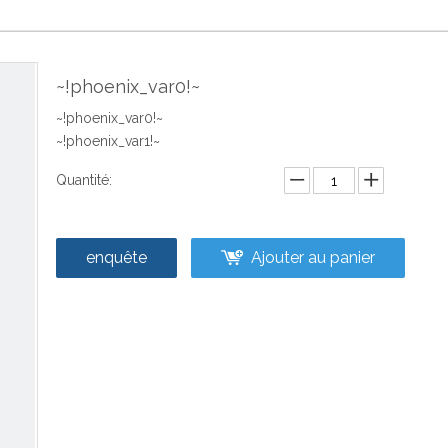
~!phoenix_var0!~
~!phoenix_var0!~
~!phoenix_var1!~
Quantité:
enquête
Ajouter au panier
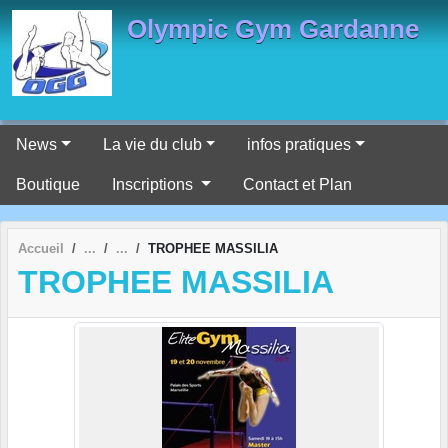
Panneau de gestion des cookies
Olympic Gym Gardanne
News
La vie du club
infos pratiques
Boutique
Inscriptions
Contact et Plan
Accueil
TROPHEE MASSILIA
TROPHEE MASSILIA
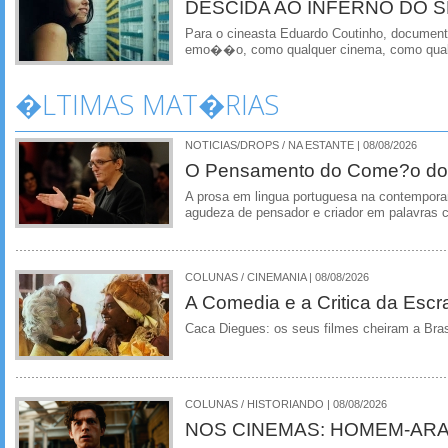
DESCIDA AO INFERNO DO S
Para o cineasta Eduardo Coutinho, documen
emo��o, como qualquer cinema, como qual
�LTIMAS MAT�RIAS
NOTICIAS/DROPS / NA ESTANTE | 08/08/2026
O Pensamento do Come?o do
A prosa em lingua portuguesa na contempora
agudeza de pensador e criador em palavras 
COLUNAS / CINEMANIA | 08/08/2026
A Comedia e a Critica da Escra
Caca Diegues: os seus filmes cheiram a Bra
COLUNAS / HISTORIANDO | 08/08/2026
NOS CINEMAS: HOMEM-ARA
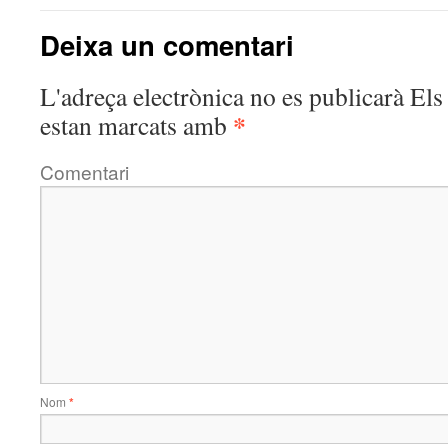
Deixa un comentari
L'adreça electrònica no es publicarà
Els 
*
estan marcats amb
Comentari
Nom
*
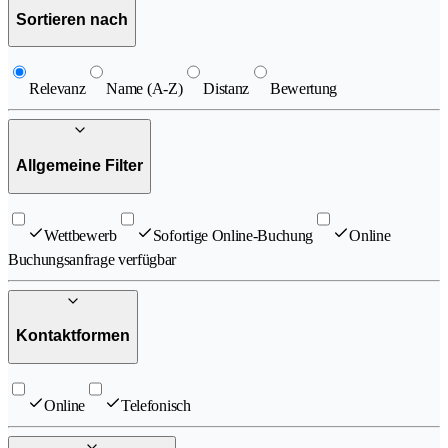
Sortieren nach
Relevanz
Name (A-Z)
Distanz
Bewertung
Allgemeine Filter
Wettbewerb
Sofortige Online-Buchung
Online
Buchungsanfrage verfügbar
Kontaktformen
Online
Telefonisch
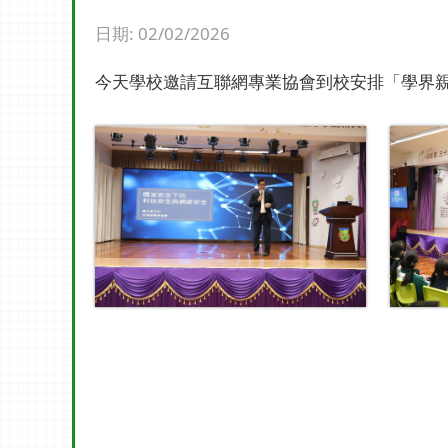
日期:
02/02/2026
今天學校邀請互聯網專業協會到校安排「學界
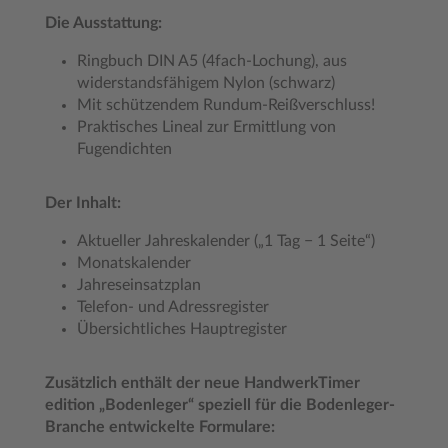
Die Ausstattung:
Ringbuch DIN A5 (4fach-Lochung), aus
widerstandsfähigem Nylon (schwarz)
Mit schützendem Rundum-Reißverschluss!
Praktisches Lineal zur Ermittlung von
Fugendichten
Der Inhalt:
Aktueller Jahreskalender („1 Tag − 1 Seite“)
Monatskalender
Jahreseinsatzplan
Telefon- und Adressregister
Übersichtliches Hauptregister
Zusätzlich enthält der neue HandwerkTimer
edition „Bodenleger“ speziell für die Bodenleger-
Branche entwickelte Formulare:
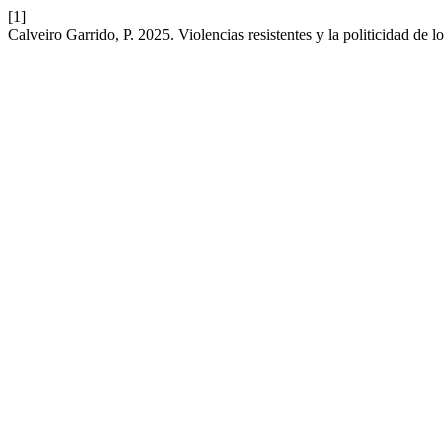
[1]
Calveiro Garrido, P. 2025. Violencias resistentes y la politicidad de l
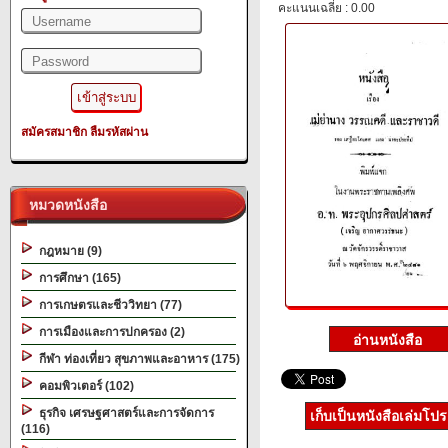
คะแนนเฉลี่ย : 0.00
สมัครสมาชิก
ลืมรหัสผ่าน
หมวดหนังสือ
กฎหมาย (9)
การศึกษา (165)
การเกษตรและชีววิทยา (77)
การเมืองและการปกครอง (2)
กีฬา ท่องเที่ยว สุขภาพและอาหาร (175)
คอมพิวเตอร์ (102)
ธุรกิจ เศรษฐศาสตร์และการจัดการ
เก็บเป็นหนังสือเล่มโป
(116)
═══
- _What is needed_
Transcribe exactly, and only, the lines from the one bearing "คะแนนเฉลี่ย : 0.00" through the last line of the entries, counting both.

- _Output for this task_
คะแนนเฉลี่ย : 0.00
สมัครสมาชิก
ลืมรหัสผ่าน
หมวดหนังสือ
กฎหมาย (9)
การศึกษา (165)
การเกษตรและชีววิทยา (77)
การเมืองและการปกครอง (2)
กีฬา ท่องเที่ยว สุขภาพและอาหาร (175)
คอมพิวเตอร์ (102)
ธุรกิจ เศรษฐศาสตร์และการจัดการ
เก็บเป็นหนังสือเล่มโป
(116)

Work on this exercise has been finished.